Retype only the lines running from the beginning of the entries below to the line with "collaborated", both included. Do not include pictures.

________________________

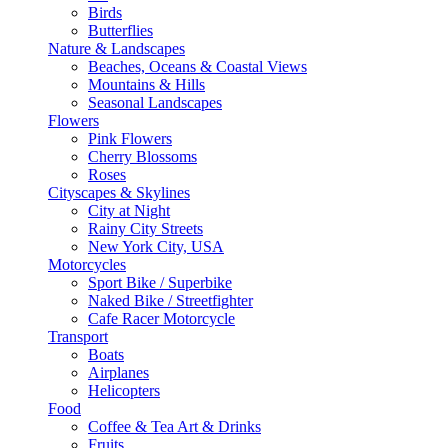
Birds
Butterflies
Nature & Landscapes
Beaches, Oceans & Coastal Views
Mountains & Hills
Seasonal Landscapes
Flowers
Pink Flowers
Cherry Blossoms
Roses
Cityscapes & Skylines
City at Night
Rainy City Streets
New York City, USA
Motorcycles
Sport Bike / Superbike
Naked Bike / Streetfighter
Cafe Racer Motorcycle
Transport
Boats
Airplanes
Helicopters
Food
Coffee & Tea Art & Drinks
Fruits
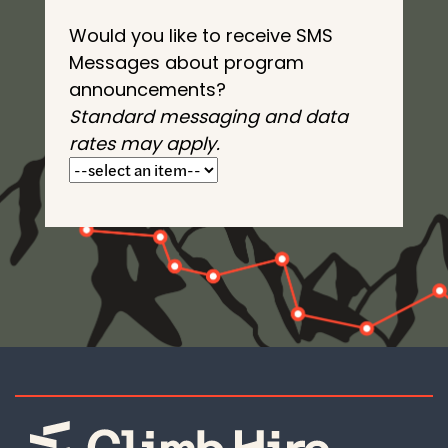
Would you like to receive SMS
Messages about program
announcements?
Standard messaging and data
rates may apply.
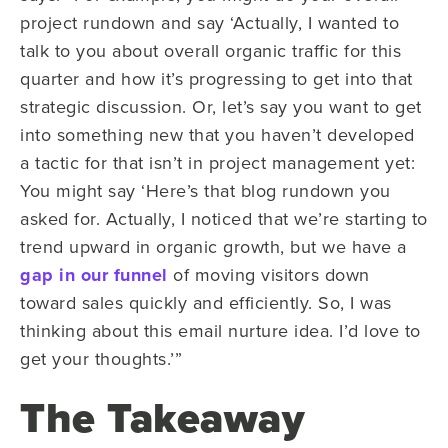
project rundown and say ‘Actually, I wanted to
talk to you about overall organic traffic for this
quarter and how it’s progressing to get into that
strategic discussion. Or, let’s say you want to get
into something new that you haven’t developed
a tactic for that isn’t in project management yet:
You might say ‘Here’s that blog rundown you
asked for. Actually, I noticed that we’re starting to
trend upward in organic growth, but we have a
gap in our funnel
of moving visitors down
toward sales quickly and efficiently. So, I was
thinking about this email nurture idea. I’d love to
get your thoughts.’”
The Takeaway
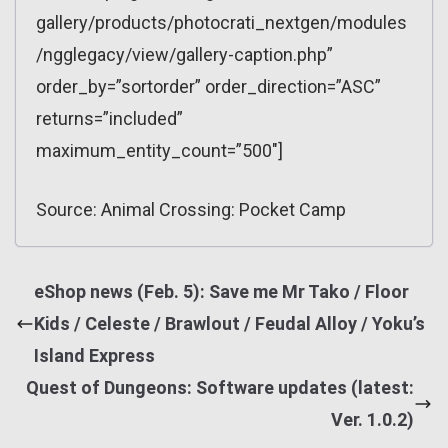
gallery/products/photocrati_nextgen/modules
/ngglegacy/view/gallery-caption.php”
order_by=”sortorder” order_direction=”ASC”
returns=”included”
maximum_entity_count=”500″]
Source: Animal Crossing: Pocket Camp
eShop news (Feb. 5): Save me Mr Tako / Floor
Kids / Celeste / Brawlout / Feudal Alloy / Yoku’s
Island Express
Quest of Dungeons: Software updates (latest:
Ver. 1.0.2)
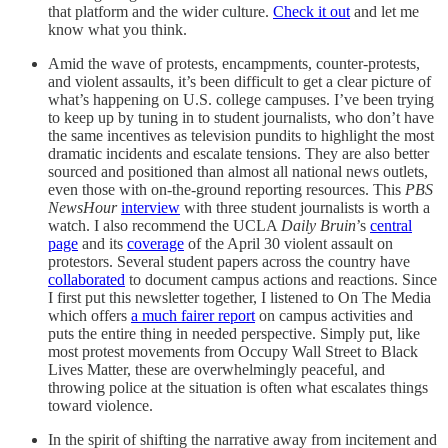
that platform and the wider culture.
Check it out
and let me
know what you think.
Amid the wave of protests, encampments, counter-protests,
and violent assaults, it’s been difficult to get a clear picture of
what’s happening on U.S. college campuses. I’ve been trying
to keep up by tuning in to student journalists, who don’t have
the same incentives as television pundits to highlight the most
dramatic incidents and escalate tensions. They are also better
sourced and positioned than almost all national news outlets,
even those with on-the-ground reporting resources. This
PBS
NewsHour
interview
with three student journalists is worth a
watch. I also recommend the UCLA
Daily Bruin
’s
central
page
and its
coverage
of the April 30 violent assault on
protestors. Several student papers across the country have
collaborated
to document campus actions and reactions. Since
I first put this newsletter together, I listened to On The Media
which offers
a much fairer report
on campus activities and
puts the entire thing in needed perspective. Simply put, like
most protest movements from Occupy Wall Street to Black
Lives Matter, these are overwhelmingly peaceful, and
throwing police at the situation is often what escalates things
toward violence.
In the spirit of shifting the narrative away from incitement and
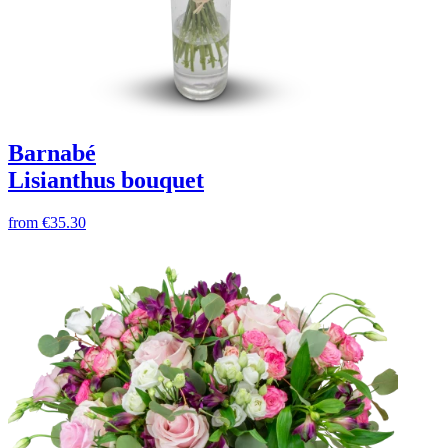
Barnabé
Lisianthus bouquet
from
€35.30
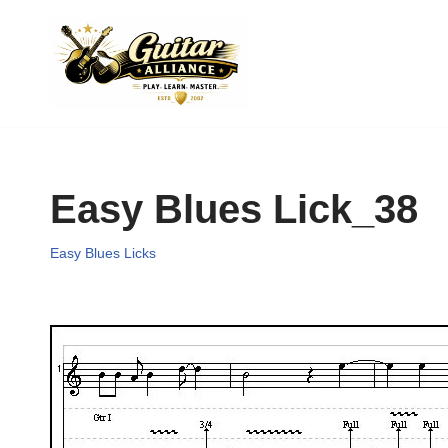
Skip
to
content
Easy Blues Lick_38
Easy Blues Licks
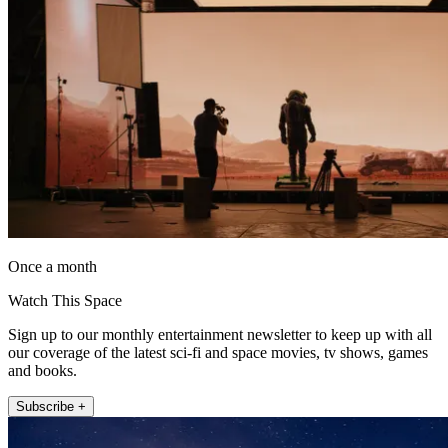
Once a month
Watch This Space
Sign up to our monthly entertainment newsletter to keep up with all
our coverage of the latest sci-fi and space movies, tv shows, games
and books.
Subscribe +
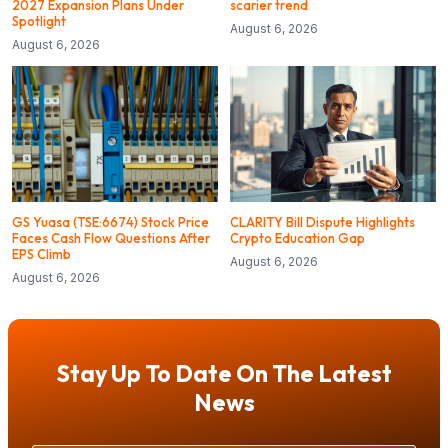
2027 Expansion Plans Under
scarier trend
Spotlight
August 6, 2026
August 6, 2026
GS Yuasa (TSE:6674) Stock Price
CLARITY Bill Dispute Highlights
Faces Cash Flow Questions After
Crypto Education Gap
EPS Climb
August 6, 2026
August 6, 2026
Stay Up To Date On The Latest
News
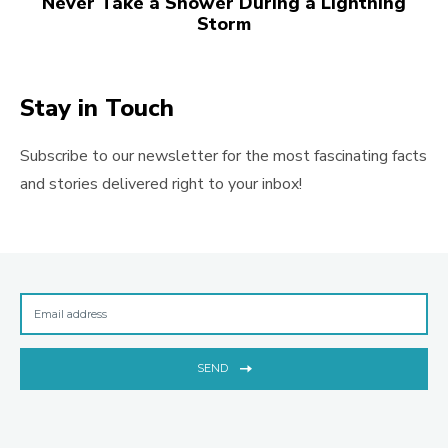
Never Take a Shower During a Lightning
Storm
Stay in Touch
Subscribe to our newsletter for the most fascinating facts
and stories delivered right to your inbox!
SEND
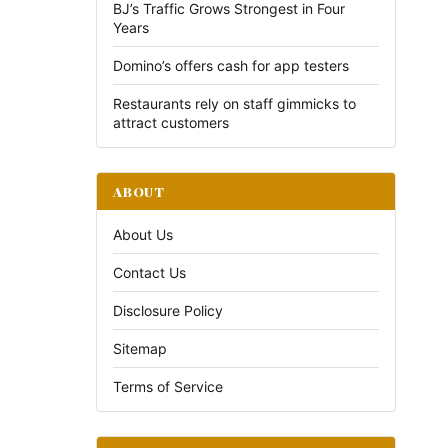
BJ’s Traffic Grows Strongest in Four
Years
Domino’s offers cash for app testers
Restaurants rely on staff gimmicks to
attract customers
ABOUT
About Us
Contact Us
Disclosure Policy
Sitemap
Terms of Service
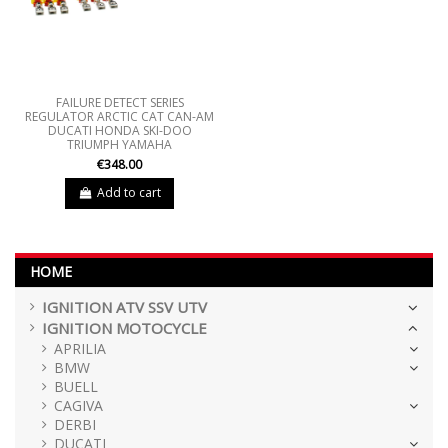
FAILURE DETECT SERIES
REGULATOR ARCTIC CAT CAN-AM
DUCATI HONDA SKI-DOO
TRIUMPH YAMAHA
€348.00
Add to cart
HOME
IGNITION ATV SSV UTV
IGNITION MOTOCYCLE
APRILIA
BMW
BUELL
CAGIVA
DERBI
DUCATI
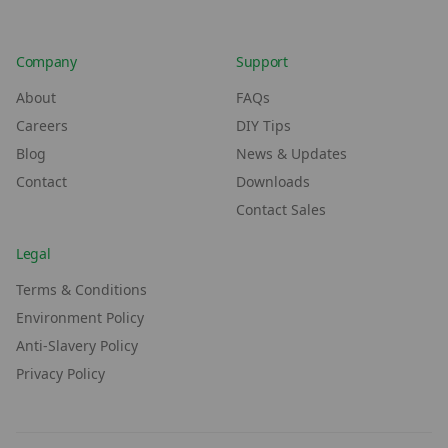
Company
Support
About
FAQs
Careers
DIY Tips
Blog
News & Updates
Contact
Downloads
Contact Sales
Legal
Terms & Conditions
Environment Policy
Anti-Slavery Policy
Privacy Policy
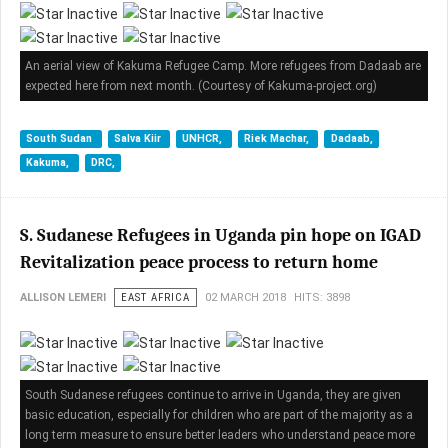
An aerial view of Kakuma Refugee Camp. More refugees from Dadaab are
expected here from next month. (Courtesy of Kakuma-project.org)
South Sudan
Salva Kiir
UNHCR,
Riek Machar,
Dadaab,
Kakuma,
DRC,
S. Sudanese Refugees in Uganda pin hope on IGAD
Revitalization peace process to return home
ALLISON LEMERI
EAST AFRICA
02 MARCH 2018
HITS: 3898
South Sudanese refugees continue to arrive in Uganda, they are given
basic education, especially for children who are part of the majority as a
long term measure to ensure better leaders who understand peace more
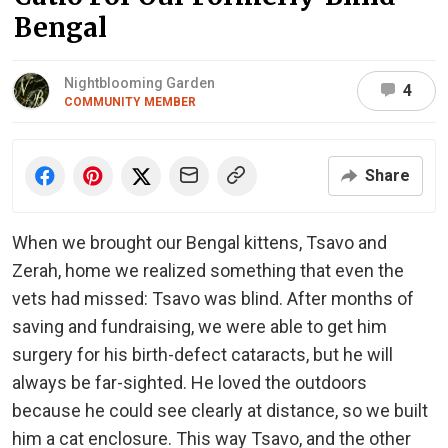
Bengal
Nightblooming Garden
4
COMMUNITY MEMBER
Share
When we brought our Bengal kittens, Tsavo and
Zerah, home we realized something that even the
vets had missed: Tsavo was blind. After months of
saving and fundraising, we were able to get him
surgery for his birth-defect cataracts, but he will
always be far-sighted. He loved the outdoors
because he could see clearly at distance, so we built
him a cat enclosure. This way Tsavo, and the other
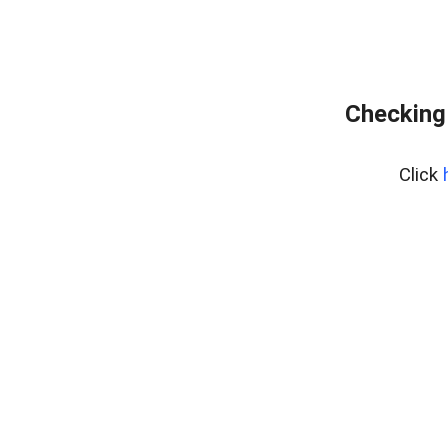
Checking
Click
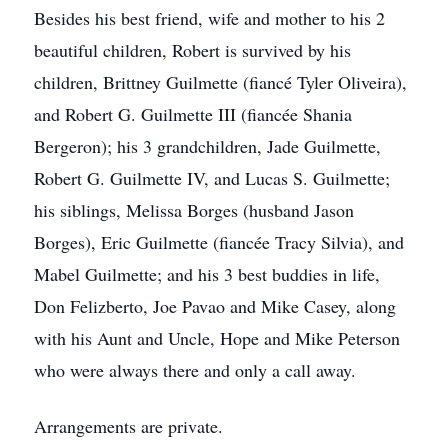
Besides his best friend, wife and mother to his 2
beautiful children, Robert is survived by his
children, Brittney Guilmette (fiancé Tyler Oliveira),
and Robert G. Guilmette III (fiancée Shania
Bergeron); his 3 grandchildren, Jade Guilmette,
Robert G. Guilmette IV, and Lucas S. Guilmette;
his siblings, Melissa Borges (husband Jason
Borges), Eric Guilmette (fiancée Tracy Silvia), and
Mabel Guilmette; and his 3 best buddies in life,
Don Felizberto, Joe Pavao and Mike Casey, along
with his Aunt and Uncle, Hope and Mike Peterson
who were always there and only a call away.
Arrangements are private.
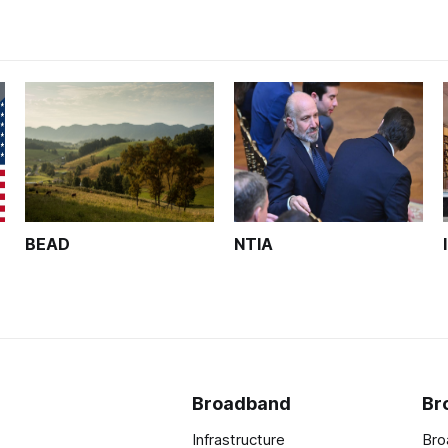
BEAD
NTIA
Broadband
Br
Infrastructure
Bro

________________________

SOLUTION TO THIS TASK =>
Birds
Butterflies
Nature & Landscapes
Beaches, Oceans & Coastal Views
Mountains & Hills
Seasonal Landscapes
Flowers
Pink Flowers
Cherry Blossoms
Roses
Cityscapes & Skylines
City at Night
Rainy City Streets
New York City, USA
Motorcycles
Sport Bike / Superbike
Naked Bike / Streetfighter
Cafe Racer Motorcycle
Transport
Boats
Airplanes
Helicopters
Food
Coffee & Tea Art & Drinks
Fruits
Would you like to receive SMS
Messages about program
announcements?
Standard messaging and data
rates may apply.
project rundown and say ‘Actually, I wanted to
talk to you about overall organic traffic for this
quarter and how it’s progressing to get into that
strategic discussion. Or, let’s say you want to get
into something new that you haven’t developed
a tactic for that isn’t in project management yet:
You might say ‘Here’s that blog rundown you
asked for. Actually, I noticed that we’re starting to
trend upward in organic growth, but we have a
gap in our funnel
of moving visitors down
toward sales quickly and efficiently. So, I was
thinking about this email nurture idea. I’d love to
get your thoughts.’”
The Takeaway
gallery/products/photocrati_nextgen/modules
/ngglegacy/view/gallery-caption.php”
order_by=”sortorder” order_direction=”ASC”
returns=”included”
maximum_entity_count=”500″]
Source: Animal Crossing: Pocket Camp
eShop news (Feb. 5): Save me Mr Tako / Floor
Kids / Celeste / Brawlout / Feudal Alloy / Yoku’s
Island Express
Quest of Dungeons: Software updates (latest:
Ver. 1.0.2)
that platform and the wider culture.
Check it out
and let me
know what you think.
Amid the wave of protests, encampments, counter-protests,
and violent assaults, it’s been difficult to get a clear picture of
what’s happening on U.S. college campuses. I’ve been trying
to keep up by tuning in to student journalists, who don’t have
the same incentives as television pundits to highlight the most
dramatic incidents and escalate tensions. They are also better
sourced and positioned than almost all national news outlets,
even those with on-the-ground reporting resources. This
PBS
NewsHour
interview
with three student journalists is worth a
watch. I also recommend the UCLA
Daily Bruin
’s
central
page
and its
coverage
of the April 30 violent assault on
protestors. Several student papers across the country have
collaborated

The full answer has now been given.